Figure 3.

Tamoxifen induces cellular senescence in IMR90‐Ras cells. (A and B) IMR90‐Ras cells were treated with 500 nm of tamoxifen (4OHT), and IMR90 cells were transfected with control siRNA (NC) or Snail siRNA (#1). Seven days later, the cells were subjected to immunoblotting using the indicated antibodies (A and B). α‐Tubulin levels were monitored as a loading control. Results are representative of at least three experiments. (C) IMR90‐Ras cells treated with 500 nm of tamoxifen (4OHT) for 7 days were subjected to qRT‐PCR. *P < 0.05, ANOVA test. (D) Replicatively senescent, Ras‐induced senescent, and doxorubicin‐induced (DNA damage‐induced) senescent TIG‐3 cells were subjected to qRT‐PCR analyses. Young, young cells (<30 passage), replicative senescence (>70 population doubling). Young cells were treated with 250 ng·mL⁻¹ doxorubicin for 10 days. **P < 0.01, ANOVA test. (E) IMR90‐Ras cells treated with 1 ng·mL⁻¹ of TGF‐β and 500 nm of tamoxifen (4OHT) for 7 days were stained for SA‐β‐gal, and the positive cells were counted.
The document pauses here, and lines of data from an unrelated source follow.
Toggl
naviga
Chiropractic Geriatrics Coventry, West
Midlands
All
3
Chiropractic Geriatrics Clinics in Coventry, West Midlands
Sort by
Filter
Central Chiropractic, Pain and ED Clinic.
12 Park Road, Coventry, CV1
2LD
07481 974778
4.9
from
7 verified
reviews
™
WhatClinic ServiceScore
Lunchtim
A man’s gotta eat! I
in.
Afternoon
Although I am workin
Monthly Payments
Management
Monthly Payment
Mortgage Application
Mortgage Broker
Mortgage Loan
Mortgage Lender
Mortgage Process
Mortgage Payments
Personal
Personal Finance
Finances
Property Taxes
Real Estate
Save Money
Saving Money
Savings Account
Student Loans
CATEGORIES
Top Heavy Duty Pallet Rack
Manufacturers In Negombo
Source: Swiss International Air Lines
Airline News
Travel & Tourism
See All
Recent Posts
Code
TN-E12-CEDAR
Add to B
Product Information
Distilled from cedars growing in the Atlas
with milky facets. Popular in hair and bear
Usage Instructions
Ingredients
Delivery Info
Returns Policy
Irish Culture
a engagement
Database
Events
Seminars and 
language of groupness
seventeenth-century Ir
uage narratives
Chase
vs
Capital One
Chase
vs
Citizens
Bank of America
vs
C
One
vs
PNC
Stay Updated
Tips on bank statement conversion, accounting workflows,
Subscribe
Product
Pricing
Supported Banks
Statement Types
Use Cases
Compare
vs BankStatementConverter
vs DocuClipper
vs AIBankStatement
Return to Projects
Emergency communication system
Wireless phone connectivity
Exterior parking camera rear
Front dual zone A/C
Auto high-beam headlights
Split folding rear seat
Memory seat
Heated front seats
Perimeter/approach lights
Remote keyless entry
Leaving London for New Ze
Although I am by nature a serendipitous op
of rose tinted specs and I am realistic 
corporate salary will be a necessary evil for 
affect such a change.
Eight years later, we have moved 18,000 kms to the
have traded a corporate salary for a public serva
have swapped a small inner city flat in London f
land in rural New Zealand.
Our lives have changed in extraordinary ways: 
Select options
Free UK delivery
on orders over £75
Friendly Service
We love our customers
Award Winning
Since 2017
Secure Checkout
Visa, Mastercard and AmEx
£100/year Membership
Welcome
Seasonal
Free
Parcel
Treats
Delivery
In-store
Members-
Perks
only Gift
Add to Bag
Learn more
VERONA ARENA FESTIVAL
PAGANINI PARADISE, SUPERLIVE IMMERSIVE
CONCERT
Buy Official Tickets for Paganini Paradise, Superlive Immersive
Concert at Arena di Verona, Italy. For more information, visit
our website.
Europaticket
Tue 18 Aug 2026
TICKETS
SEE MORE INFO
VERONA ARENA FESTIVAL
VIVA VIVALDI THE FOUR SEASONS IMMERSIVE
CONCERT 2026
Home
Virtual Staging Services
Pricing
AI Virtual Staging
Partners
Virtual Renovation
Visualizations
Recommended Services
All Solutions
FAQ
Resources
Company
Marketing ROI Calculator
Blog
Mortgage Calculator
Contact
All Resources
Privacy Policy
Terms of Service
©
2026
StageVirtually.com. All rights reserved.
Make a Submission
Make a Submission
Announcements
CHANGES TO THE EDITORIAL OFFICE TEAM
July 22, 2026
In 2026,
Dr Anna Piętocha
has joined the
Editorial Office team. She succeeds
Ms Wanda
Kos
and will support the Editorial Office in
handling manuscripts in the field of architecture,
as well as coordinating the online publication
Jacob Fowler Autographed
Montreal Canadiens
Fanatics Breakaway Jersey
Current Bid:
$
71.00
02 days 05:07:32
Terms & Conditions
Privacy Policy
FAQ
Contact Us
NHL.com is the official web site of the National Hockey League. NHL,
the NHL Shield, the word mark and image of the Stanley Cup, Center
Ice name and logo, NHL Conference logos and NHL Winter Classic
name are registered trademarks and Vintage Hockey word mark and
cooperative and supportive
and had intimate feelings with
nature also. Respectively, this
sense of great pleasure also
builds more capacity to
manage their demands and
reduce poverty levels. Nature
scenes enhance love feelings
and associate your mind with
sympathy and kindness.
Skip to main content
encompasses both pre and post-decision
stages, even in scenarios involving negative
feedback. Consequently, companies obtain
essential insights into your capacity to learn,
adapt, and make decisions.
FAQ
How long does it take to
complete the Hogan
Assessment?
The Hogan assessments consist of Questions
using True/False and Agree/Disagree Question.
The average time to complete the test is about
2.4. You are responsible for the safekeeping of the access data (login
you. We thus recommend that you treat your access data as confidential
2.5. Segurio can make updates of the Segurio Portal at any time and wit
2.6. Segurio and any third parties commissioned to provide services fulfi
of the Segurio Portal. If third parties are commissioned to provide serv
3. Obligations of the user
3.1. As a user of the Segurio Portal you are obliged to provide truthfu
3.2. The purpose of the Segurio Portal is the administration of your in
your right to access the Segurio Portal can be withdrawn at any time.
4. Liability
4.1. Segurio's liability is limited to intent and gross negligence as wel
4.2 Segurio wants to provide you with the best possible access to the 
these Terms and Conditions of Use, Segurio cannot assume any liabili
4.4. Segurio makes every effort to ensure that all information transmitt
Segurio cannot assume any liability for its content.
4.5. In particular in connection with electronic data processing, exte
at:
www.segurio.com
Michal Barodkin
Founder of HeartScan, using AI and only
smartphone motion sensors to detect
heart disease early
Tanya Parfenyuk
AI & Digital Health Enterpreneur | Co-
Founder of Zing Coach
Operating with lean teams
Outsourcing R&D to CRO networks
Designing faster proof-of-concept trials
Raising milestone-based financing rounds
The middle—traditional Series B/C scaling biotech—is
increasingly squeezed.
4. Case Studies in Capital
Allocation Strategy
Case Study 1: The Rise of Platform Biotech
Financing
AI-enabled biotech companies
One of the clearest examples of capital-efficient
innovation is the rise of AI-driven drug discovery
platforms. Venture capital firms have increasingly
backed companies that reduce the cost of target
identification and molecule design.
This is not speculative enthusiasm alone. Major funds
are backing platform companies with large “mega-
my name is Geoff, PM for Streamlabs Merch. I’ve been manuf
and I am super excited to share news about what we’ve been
Each value in (C–E) represents the mean ± SD of triplicate determinations from a representative experiment. Similar results were obtained at least three independent experiments. *P < 0.05, **P < 0.01, ANOVA test. (F) IMR90 cells infected with control (cont.) or HA‐tagged Snail (Snail‐HA) were cultured for 7 days and then were subjected to immunoblotting using the indicated antibodies. α‐Tubulin levels were monitored as a loading control. Results are representative of at least three experiments.